Rusaknya Habitat Alami
Pakar Serangga dari Institut Pertanian Bogor (IPB), Damayanti Buchori mengatakan bahwa bapak pucung memang sudah sangat langka. “Kalau langka sudah pasti ya,” ujarnya ketika dihubungi, kemarin.
Faktor utama yang membuat si bapak pucung semakin berkurang tidak lain adalah semakin sedikit dan rusak habitat aslinya. Hutan berubah menjadi lahan pertanian, dan lahan pertanian kembali dialihfungsikan menjadi dunia industri dan perumahan. Sehingga secara umum berkurangnya bapak pucung di alam diakibatkan karena perubahan tataguna lahan.
“Selain itu penggunaan pestisida juga bisa membunuh serangga-serangga ini,” jelasnya.
Persebaran bapak pucung sebenarnya cukup luas. Dia bisa hidup di mana saja, di lahan pertanian, lapangan terbuka, hingga hutan. Tapi jika sudah diserang dengan pestisida, sudah pasti dia akan mati juga. “Dulu di Kebun Raya cukup banyak, tapi sekarang sulit ditemukan,” kata Damy, sapaan Damayanti.

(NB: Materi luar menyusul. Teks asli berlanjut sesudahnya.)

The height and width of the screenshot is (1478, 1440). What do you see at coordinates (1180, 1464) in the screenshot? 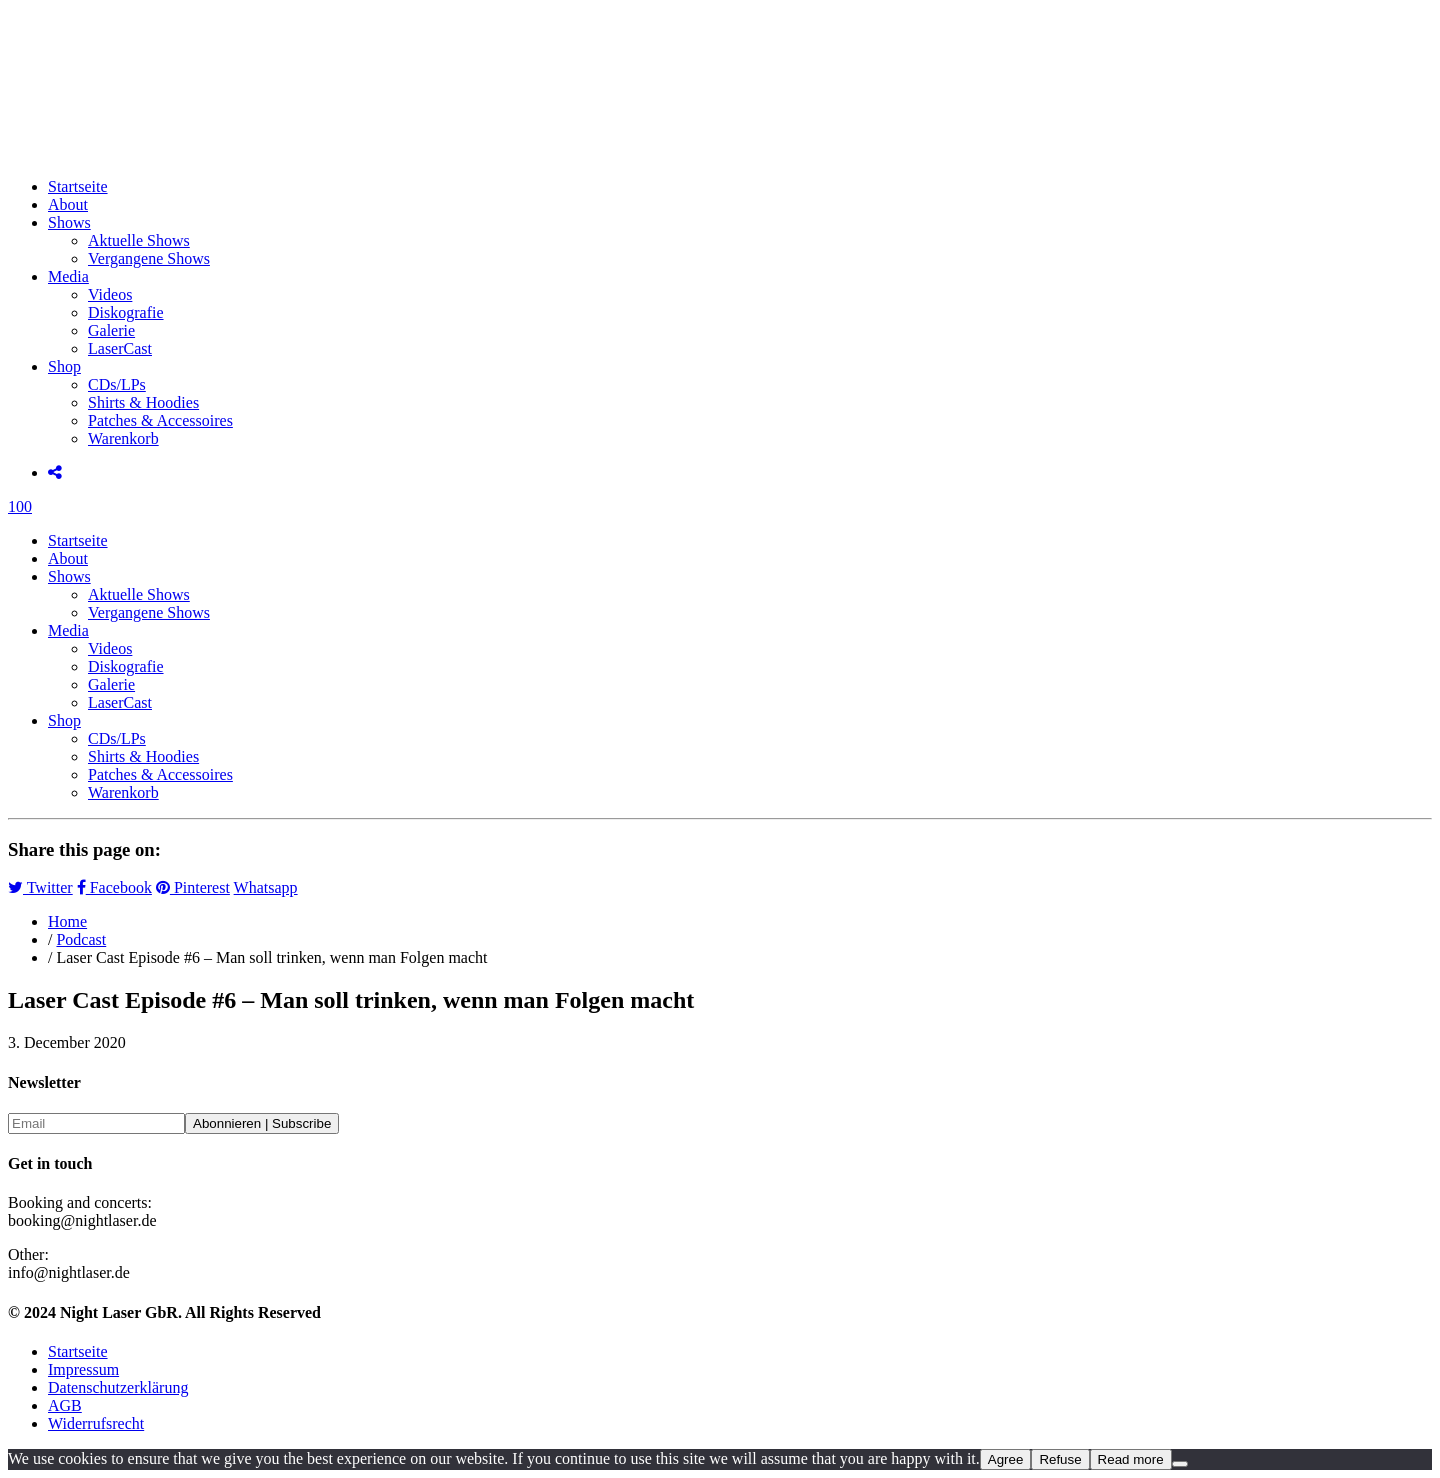 I see `[Refuse]` at bounding box center [1180, 1464].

Bisa Bercinta Selama 7 Hari
Umumnya, bapak pucung akan kawin di bulan-bulan ini, April dan Mei. Menariknya, bapak pucung bisa bercinta dalam waktu yang sangat lama, hingga berjam-jam bahkan berhari-hari. “Bisa 12 jam sampai 7 hari, jadi mirip capung sih,” kata Damy.
Setelah bapak pucung jantan mentransfer sperma, dia tidak akan langsung meninggalkan sang betina. Hal ini merupakan bentuk perlindungan kepada si betina supaya tidak ada pejantan lain yang mengawininya selama masa bertelur.
“Dia akan menjaga supaya betinanya tidak kawin dengan pejantan lain selama dia sedang dalam masa bertelur,” jelasnya.
Dalam dunia pertanian, bapak pucung lebih banyak dikenal sebagai hama yang akan memangsa tanaman para petani. Namun yang perlu dipahami menurut Damy, jenis bapak pucung ada beberapa macam, dan tidak semua adalah hama.
Ada bapak pucung yang berjenis herbifora, yakni memakan tumbuhan, ada juga yang jenisnya predator. Bapak pucung yang jenis herbifora inilah yang biasanya menjadi hama tanaman petani. Tapi bagi bapak pucung jenis predator dan pemakan yang busuk-busuk ternyata justru bisa memberikan manfaat bagi dunia pertanian.
“Bagi yang predator dia penting bagi petani karena bisa menyerang hama-hama ulat,” jelas Damy.
Karena ternyata ada jenis bapak pucung yang bisa bermanfaat juga bagi petani, Damy mengatakan harus pintar-pintar melakukan identifikasi terhadap serangga ini. Bapak pucung predator yang berperan untuk memangsa ulat lebih rentan untuk punah, sementara yang jenis herbifora lebih sukar punah selama tanaman inangnya masih ada.
Lalu bagaimana supaya si bapak pucung ini bisa tetap bertahan bahkan lestari? Jawabannya tentu saja dengan memperbaiki habitat alaminya atau setidaknya menekan alih fungsi lahan. “Dan tentunya untuk dunia pertanian sebisa mungkin mengurangi atau bahkan tidak lagi menggunakan pestisida kimia yang tidak hanya akan memusnahkan hama, tapi juga serangga-serangga lain yang punya peran penting untuk lingkungan,” ujar Damy.